INSTRUCTIONS FOR THE TASK: Among the records, how many lines carry the string "Simulator"? Give that number with nothing added.

Page segmentation data
Start of Block
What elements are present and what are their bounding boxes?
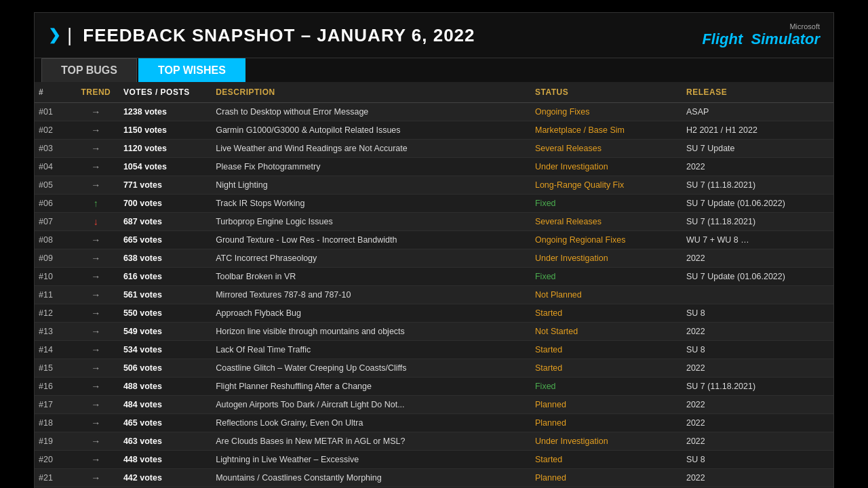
cell-num: #18 <box>35 414 73 432</box>
cell-votes: 665 votes <box>119 231 212 249</box>
cell-votes: 687 votes <box>119 213 212 231</box>
table-row: #14 → 534 votes Lack Of Real Time Traffi… <box>35 341 833 359</box>
table-row: #04 → 1054 votes Please Fix Photogrammet… <box>35 158 833 176</box>
logo-microsoft: Microsoft <box>702 22 820 30</box>
tab-top-wishes[interactable]: TOP WISHES <box>138 58 245 82</box>
cell-status: Started <box>531 341 682 359</box>
table-row: #02 → 1150 votes Garmin G1000/G3000 & Au… <box>35 121 833 140</box>
cell-num: #13 <box>35 323 73 341</box>
trend-icon: → <box>91 436 100 447</box>
cell-votes: 534 votes <box>119 341 212 359</box>
cell-num: #08 <box>35 231 73 249</box>
cell-desc: Horizon line visible through mountains a… <box>212 323 531 341</box>
cell-num: #09 <box>35 249 73 268</box>
table-row: #12 → 550 votes Approach Flyback Bug Sta… <box>35 304 833 323</box>
cell-status: Under Investigation <box>531 432 682 451</box>
cell-release: SU 7 Update <box>682 140 833 158</box>
cell-status: Under Investigation <box>531 249 682 268</box>
table-row: #10 → 616 votes Toolbar Broken in VR Fix… <box>35 268 833 286</box>
cell-votes: 506 votes <box>119 359 212 378</box>
cell-num: #14 <box>35 341 73 359</box>
cell-votes: 771 votes <box>119 176 212 195</box>
cell-release: SU 7 (11.18.2021) <box>682 176 833 195</box>
cell-release: ASAP <box>682 103 833 121</box>
cell-trend: → <box>73 396 119 414</box>
logo-simulator: Simulator <box>751 30 820 47</box>
cell-num: #19 <box>35 432 73 451</box>
col-header-votes: VOTES / POSTS <box>119 82 212 103</box>
trend-icon: → <box>91 399 100 410</box>
table-row: #03 → 1120 votes Live Weather and Wind R… <box>35 140 833 158</box>
cell-status: Marketplace / Base Sim <box>531 121 682 140</box>
cell-votes: 465 votes <box>119 414 212 432</box>
trend-icon: → <box>91 454 100 465</box>
table-row: #21 → 442 votes Mountains / Coastlines C… <box>35 469 833 487</box>
table-row: #15 → 506 votes Coastline Glitch – Water… <box>35 359 833 378</box>
cell-status: Planned <box>531 469 682 487</box>
cell-desc: Autogen Airports Too Dark / Aircraft Lig… <box>212 396 531 414</box>
trend-icon: → <box>91 344 100 355</box>
cell-status: Started <box>531 304 682 323</box>
trend-icon: → <box>91 271 100 282</box>
cell-desc: Live Weather and Wind Readings are Not A… <box>212 140 531 158</box>
trend-icon: ↑ <box>94 198 98 209</box>
cell-trend: → <box>73 158 119 176</box>
cell-release: 2022 <box>682 249 833 268</box>
cell-votes: 1238 votes <box>119 103 212 121</box>
cell-trend: → <box>73 432 119 451</box>
logo-flight: Flight <box>702 30 743 47</box>
trend-icon: → <box>91 106 100 117</box>
cell-status: Not Started <box>531 323 682 341</box>
table-row: #13 → 549 votes Horizon line visible thr… <box>35 323 833 341</box>
table-row: #11 → 561 votes Mirrored Textures 787-8 … <box>35 286 833 304</box>
cell-status: Started <box>531 359 682 378</box>
cell-num: #20 <box>35 451 73 469</box>
cell-status: Under Investigation <box>531 158 682 176</box>
trend-icon: → <box>91 326 100 337</box>
cell-trend: → <box>73 341 119 359</box>
cell-votes: 442 votes <box>119 469 212 487</box>
cell-trend: → <box>73 359 119 378</box>
cell-num: #17 <box>35 396 73 414</box>
cell-status: Planned <box>531 414 682 432</box>
header: ❯ | FEEDBACK SNAPSHOT – JANUARY 6, 2022 … <box>35 13 833 58</box>
cell-trend: → <box>73 469 119 487</box>
cell-votes: 448 votes <box>119 451 212 469</box>
logo-fs: Flight Simulator <box>702 30 820 47</box>
cell-num: #12 <box>35 304 73 323</box>
cell-desc: Garmin G1000/G3000 & Autopilot Related I… <box>212 121 531 140</box>
cell-release: SU 8 <box>682 304 833 323</box>
cell-votes: 550 votes <box>119 304 212 323</box>
cell-num: #21 <box>35 469 73 487</box>
table-row: #08 → 665 votes Ground Texture - Low Res… <box>35 231 833 249</box>
cell-desc: Are Clouds Bases in New METAR in AGL or … <box>212 432 531 451</box>
cell-trend: → <box>73 249 119 268</box>
cell-trend: ↑ <box>73 195 119 213</box>
col-header-trend: TREND <box>73 82 119 103</box>
table-header-row: # TREND VOTES / POSTS DESCRIPTION STATUS… <box>35 82 833 103</box>
trend-icon: → <box>91 253 100 264</box>
cell-status: Fixed <box>531 195 682 213</box>
cell-trend: → <box>73 451 119 469</box>
cell-release: 2022 <box>682 359 833 378</box>
cell-release: SU 7 Update (01.06.2022) <box>682 268 833 286</box>
cell-votes: 1150 votes <box>119 121 212 140</box>
cell-status: Not Planned <box>531 286 682 304</box>
cell-num: #06 <box>35 195 73 213</box>
cell-status: Ongoing Regional Fixes <box>531 231 682 249</box>
col-header-num: # <box>35 82 73 103</box>
trend-icon: → <box>91 180 100 190</box>
cell-desc: Coastline Glitch – Water Creeping Up Coa… <box>212 359 531 378</box>
table-row: #06 ↑ 700 votes Track IR Stops Working F… <box>35 195 833 213</box>
trend-icon: → <box>91 143 100 154</box>
cell-trend: → <box>73 323 119 341</box>
trend-icon: → <box>91 289 100 300</box>
cell-desc: Night Lighting <box>212 176 531 195</box>
cell-release: SU 7 Update (01.06.2022) <box>682 195 833 213</box>
col-header-status: STATUS <box>531 82 682 103</box>
trend-icon: ↓ <box>94 216 98 227</box>
cell-trend: → <box>73 176 119 195</box>
cell-num: #10 <box>35 268 73 286</box>
cell-trend: → <box>73 268 119 286</box>
tab-top-bugs[interactable]: TOP BUGS <box>41 58 137 82</box>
End of Block
RESPONSE: 2